▶ [Directions for this task]: From the line containing "您在做出投资决策之前，请仔细阅读基金合同、基金招募说" through the last line of the records below, output every line exactly as it appears, but leave out the pictures.

▶ [Recorded data]:

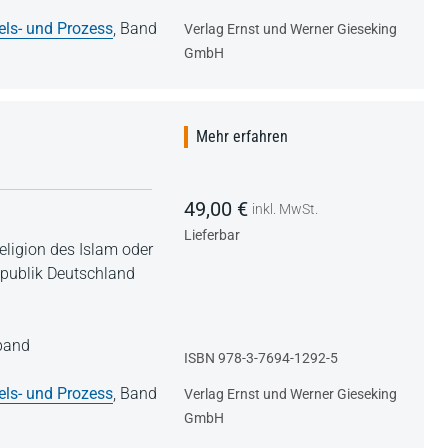
els- und Prozess
,
Band
Verlag Ernst und Werner Gieseking
GmbH
Mehr erfahren
49,00 €
inkl. MwSt.
Lieferbar
Religion des Islam oder
epublik Deutschland
nband
ISBN 978-3-7694-1292-5
els- und Prozess
,
Band
Verlag Ernst und Werner Gieseking
GmbH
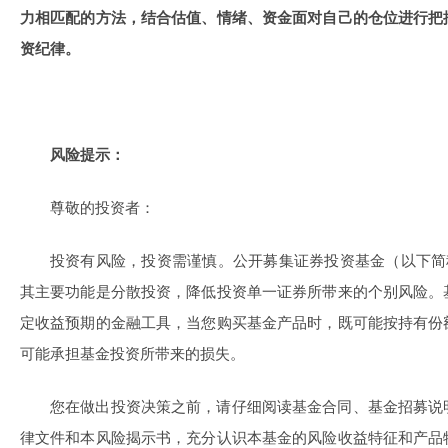
力相匹配的方法，结合估值、情绪、资金面对自己的仓位进行把
资纪律。
风险提示：
尊敬的投资者：
投资有风险，投资需谨慎。公开募集证券投资基金（以下简
其主要功能是分散投资，降低投资单一证券所带来的个别风险。
定收益预期的金融工具，当您购买基金产品时，既可能按持有份
可能承担基金投资所带来的损失。
您在做出投资决策之前，请仔细阅读基金合同、基金招募说
律文件和本风险揭示书，充分认识本基金的风险收益特征和产品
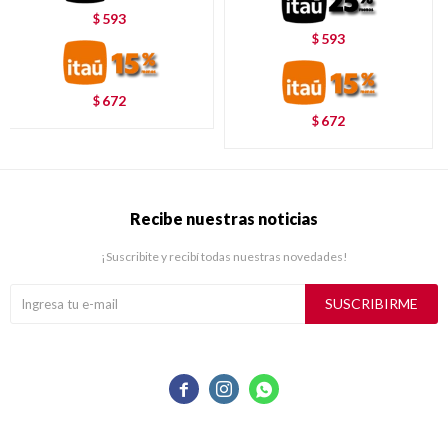
593
$
593
$
672
$
672
$
Recibe nuestras noticias
¡Suscribite y recibí todas nuestras novedades!
SUSCRIBIRME




▶ [Solved exercise]:
您在做出投资决策之前，请仔细阅读基金合同、基金招募说
律文件和本风险揭示书，充分认识本基金的风险收益特征和产品
593
$
593
$
672
$
672
$
Recibe nuestras noticias
¡Suscribite y recibí todas nuestras novedades!
SUSCRIBIRME




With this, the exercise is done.